A Behind the Scenes Look at Eye Magazine: The International Review of Graphic Design…

“I think what we’ve seen throughout the maturing of web publishing is we have had to rediscover what we like about the magazine format. If you go back to 1920s when you see the magazine form come into focus with the idea of the double-page spread and the drama of the big picture across two pages, or the way you can use type to animate the page and excite the reader. That’s been developed and refined and changed for nearly 100 years and it’s what you would call a mature medium, whereas, because online technology and the actual devices used changes all of the time and it keeps getting updated and reengineered, that hasn’t had a chance to settle.” John L. Walters…
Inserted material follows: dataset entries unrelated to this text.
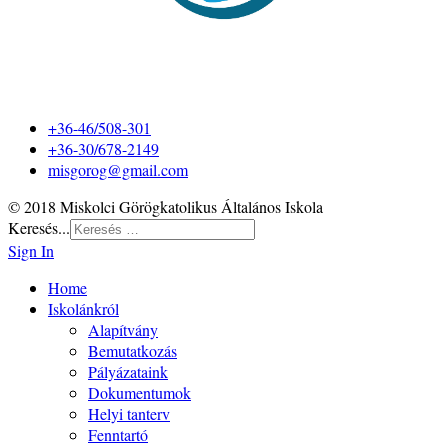
+36-46/508-301
+36-30/678-2149
misgorog@gmail.com
© 2018 Miskolci Görögkatolikus Általános Iskola
Keresés...
Sign In
Home
Iskolánkról
Alapítvány
Bemutatkozás
Pályázataink
Dokumentumok
Helyi tanterv
Fenntartó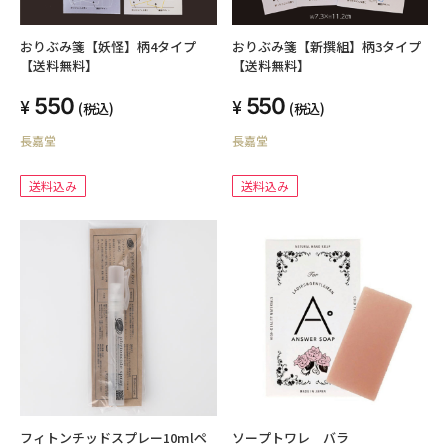
おりぶみ箋【妖怪】柄4タイプ
おりぶみ箋【新撰組】柄3タイプ
【送料無料】
【送料無料】
550
550
(税込)
(税込)
長嘉堂
長嘉堂
送料込み
送料込み
フィトンチッドスプレー10mlペ
ソープトワレ バラ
Eye Magazine is a beautiful and collectable graphic design journal, published quarterly for professional designers, students and anyone interested in critical, informed writing about design and visual culture. Eye, the international review of graphic design, shows the design disciple the latest and most arresting visual displays and the importance of fusing all of the elements, from the editorial to the typographical, together to create the most powerful design possible.

John L. Walters is the editor of Eye, and also an author, composer, and music writer. I spoke with John recently and we talked about the power of design in a magazine and the inimitable magazine format that complements design so brilliantly. It was an absolutely delightful conversation and one that opened up an extraordinary insight into the world of design and all of its components.

So, I hope that you enjoy this glimpse into Eye Magazine and many of the aspects of graphic design that may or may not have been known to you. I think you will enjoy becoming a pupil of Eye (yes, pun intended). And now the Mr. Magazine™ interview with John L. Walters, editor, Eye Magazine.

 

But first the sound-bites:

On two special issues of Eye Magazine that covers the subject of magazines themselves:Yes, two special issues. It’s a subject that has always interested the magazine, before my time and since I’ve been editor. And regularly we cover the subject of editorial design in magazines, because I think there is an aspect of graphic design that is constantly being renewed. The subject matter, the content, is always changing. And then the way magazines are designed is constantly evolving and the technology with which we put magazines together is also constantly changing.

On whether the changes going on today cause publishers to have to do something differently with print than digital:Well, it’s something that you referred to once, magazines have always been competing with other forms of communication, whether it’s radio or TV, newspapers, and now we have all of the myriad means of distributing information online, some of which resemble magazines, however work in totally different ways than magazines. So, I think what we’ve seen throughout the maturing of web publishing is we have had to rediscover what we like about the magazine format. If you go back to 1920s when you see the magazine form come into focus with the idea of the double-page spread and the drama of the big picture across two pages, or the way you can use type to animate the page and excite the reader. That’s been developed and refined and changed for nearly 100 years and it’s what you would call a mature medium, whereas, because online technology and the actual devices used changes all of the time and it keeps getting updated and reengineered, that hasn’t had a chance to settle.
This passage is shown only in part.